Work to complete >> The copy must match the data below line for line and contain no images.

[Collected data]
────────────────

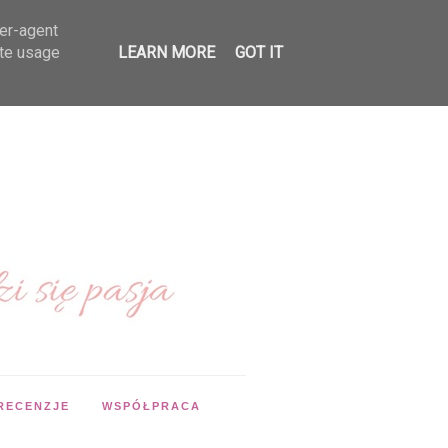
ser-agent
ate usage
LEARN MORE
GOT IT
RECENZJE
WSPÓŁPRACA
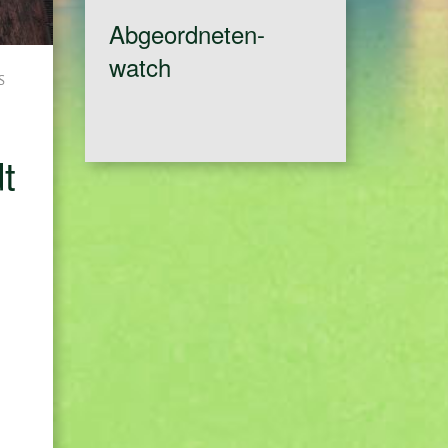
Abgeordneten-
watch
S
t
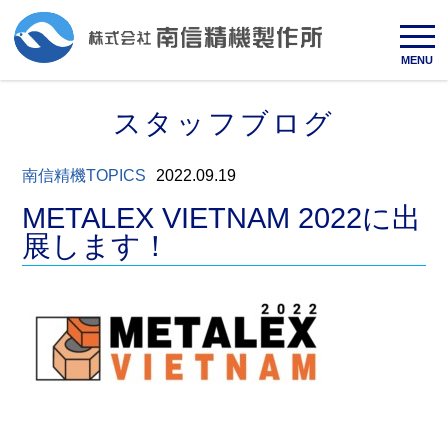
MENU
スタッフブログ
南信精機TOPICS
2022.09.19
METALEX VIETNAM 2022に出
展します！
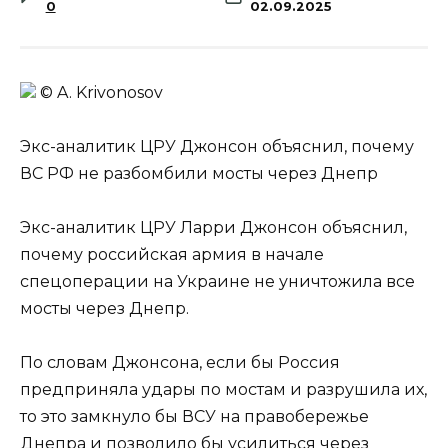
0
02.09.2025
© A. Krivonosov
Экс-аналитик ЦРУ Джонсон объяснил, почему
ВС РФ не разбомбили мосты через Днепр
Экс-аналитик ЦРУ Ларри Джонсон объяснил,
почему российская армия в начале
спецоперации на Украине не уничтожила все
мосты через Днепр.
По словам Джонсона, если бы Россия
предприняла удары по мостам и разрушила их,
то это замкнуло бы ВСУ на правобережье
Днепра и позволило бы усилиться через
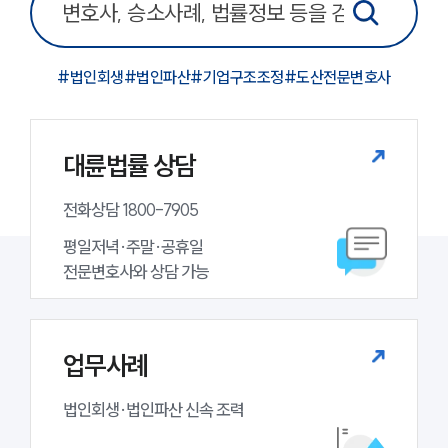
기업회생파산그룹 업무
전체
#
법인회생
#
법인파산
#
기업구조조정
#
도산전문변호사
구성원 소개
대륜법률 상담
법인회생파산전문변호사
전화상담 1800-7905
소식/자료
평일저녁·주말·공휴일

언론보도
전문변호사와 상담 가능
공지사항
법률 블로그
법률서식
뉴스레터/브로슈어
업무사례
세미나
법인회생·법인파산 신속 조력
대륜법률상담예약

────────────────

Reply to the exercise >>
ser-agent
ate usage
LEARN MORE
GOT IT
RECENZJE
WSPÓŁPRACA
Abgeordneten-
watch
S
t
MENU
スタッフブログ
南信精機TOPICS
2022.09.19
METALEX VIETNAM 2022に出
展します！
0
02.09.2025
© A. Krivonosov
Экс-аналитик ЦРУ Джонсон объяснил, почему
ВС РФ не разбомбили мосты через Днепр
Экс-аналитик ЦРУ Ларри Джонсон объяснил,
почему российская армия в начале
спецоперации на Украине не уничтожила все
мосты через Днепр.
По словам Джонсона, если бы Россия
предприняла удары по мостам и разрушила их,
то это замкнуло бы ВСУ на правобережье
Днепра и позволило бы усилиться через
기업회생파산그룹 업무
전체
#
법인회생
#
법인파산
#
기업구조조정
#
도산전문변호사
구성원 소개
대륜법률 상담
법인회생파산전문변호사
전화상담 1800-7905
소식/자료
평일저녁·주말·공휴일

언론보도
전문변호사와 상담 가능
공지사항
법률 블로그
법률서식
뉴스레터/브로슈어
업무사례
세미나
법인회생·법인파산 신속 조력
대륜법률상담예약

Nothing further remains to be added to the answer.